To use Biferno xml you need access to a computer (Linux, Windows or MacOSX operating system) with the following installed:

  • Biferno version >= 1.1

  • on Linux and MacOSX: libxml2 (on Windows the library is statically linked into the extension binary)

Information and downloads for libxml2 can be found at: http://www.xmlsoft.org

The xml extension must be in the Extensions folder of BifernoHome. The exact location depends on the platform:

  • Linux: /home/BifernoHome/Extensions/xml_bfr.so. The xml RPM installation package (available from Biferno 1.1) installs it to the right location and no additional operations are needed.

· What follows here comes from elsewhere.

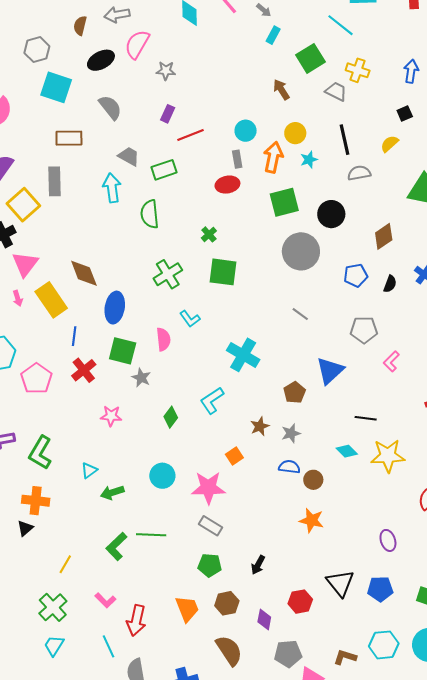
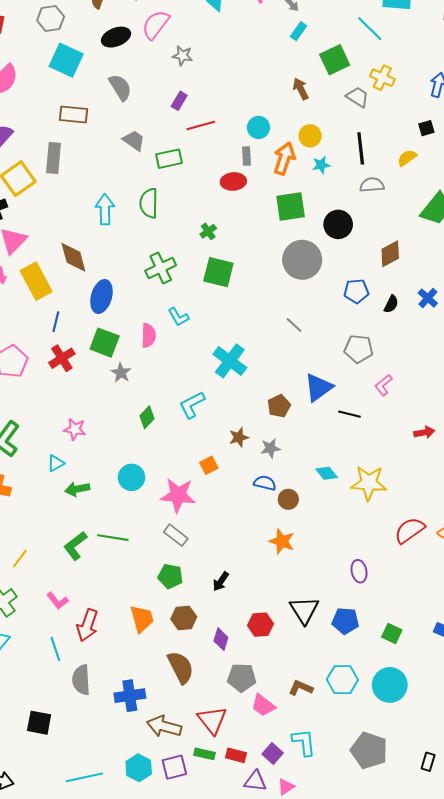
cyan arrow: (112, 188) -> (105, 209), moved
pink star: (111, 416) -> (75, 429), moved
black line: (366, 418) -> (349, 414), moved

  • MacOSX: /Users/BifernoHome/Extensions/xml_bfr.so. The Biferno (>= 1.1) installer/updater copies it to the right location and no additional operations are needed.

  • Windows: [Program Files]/Biferno/BifernoHome/Extensions/xml_bfr.dll. The Biferno (>= 1.1) installer/updater copies it to the right location and no additional operations are needed.

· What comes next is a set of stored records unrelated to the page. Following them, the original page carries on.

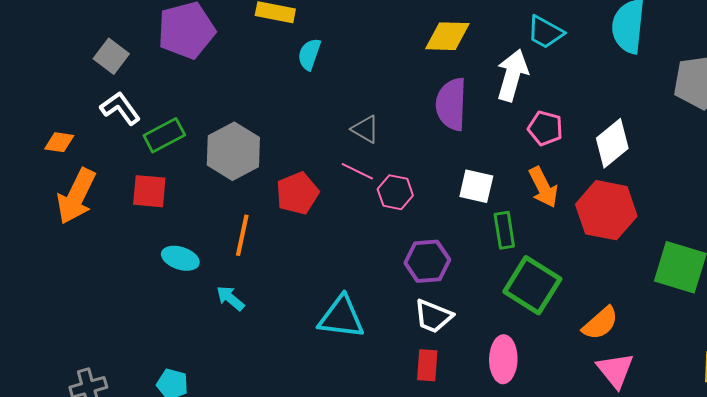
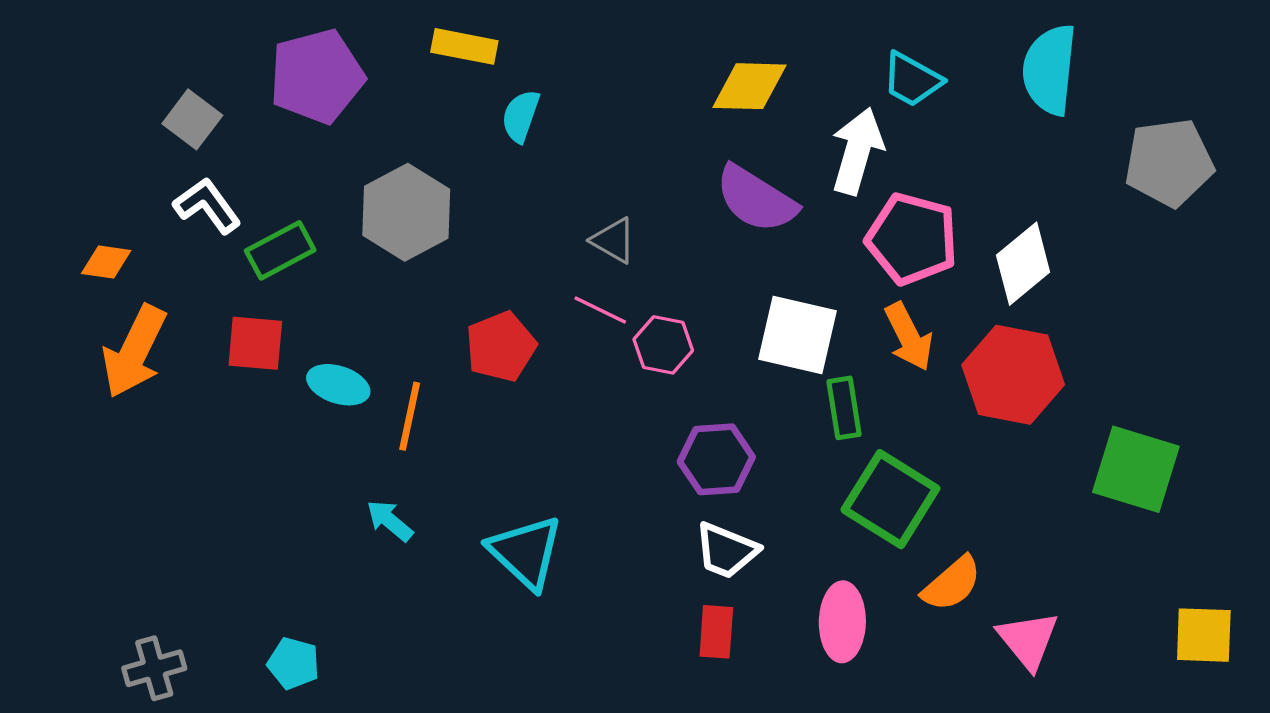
purple semicircle: (451, 104) -> (756, 199), turned -60
pink pentagon: (545, 128) -> (912, 239), size x1.6
gray hexagon: (233, 151) -> (406, 212), moved
white square: (476, 186) -> (798, 335), size x1.4
cyan ellipse: (180, 258) -> (338, 385), moved
cyan triangle: (341, 317) -> (526, 552), moved, turned 36
orange semicircle: (600, 323) -> (952, 584), moved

If the xml extension is installed while Biferno is running, a complete reload of Biferno is needed to cause the loading of the new extension. Instructions to do a complete (from console or BifernoCtl) reload of Biferno can be found in [BFRIA].

This section gives useful information to developers who want to recompile the xml biferno extension from sources. If you just want to use the binary extension, skip this section.

+ Linux and MacOSX:

The Makefile is located in: External/xml/Makefile. The libxml folder containing include headers is searched (by default) in the /usr/include/libxml2 folder. You can override this setting passing the INCLUDES variable to the command line, as in:

make INCLUDES=/usr/local/include/libxml2

This assuming that your libxml folder is in /usr/local/include/libxml2.

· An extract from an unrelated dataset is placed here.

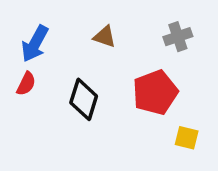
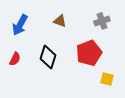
red semicircle: (26, 84) -> (15, 59), moved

The library used is libxml2.so on Linux and libxml2.dylib on MacOSX (directive -lxml2), and it is searched in the usual libraries search path (note that this can be overriden by the LD_LIBRARY_PATH environment variable, see "Defining Environment Variables for Biferno" in [BFRIA]).

Win32:

The xml extension is not compiled by default in the Biferno.dsw workspace. To compile it open the project: External/xml/xmlVC/xmlVC.dsw and build the extension.

The libraries needed are:

iconv_a.lib
libxml2_a.lib
zlib_a.lib

and they must be in the same folder as the other VisualC libraries.

The include directories to add to the search path for your environment (in tool->options->directories) are:

[path containing the lib folders]\LIBXML2-[version].WIN32\INCLUDE
[path containing the lib folders]\ICONV-[version].WIN32\INCLUDE
[path containing the lib folders]\ZLIB-[version].WIN32\INCLUDE

for example, on my system the paths are:

C:\PROGRAM FILES\LIBXML2-2.6.4.WIN32\INCLUDE
C:\PROGRAM FILES\ICONV-1.9.1.WIN32\INCLUDE
C:\PROGRAM FILES\ZLIB-1.1.4.WIN32\INCLUDE

(I downloaded the libraries in the C:\PROGRAM FILES\ folder).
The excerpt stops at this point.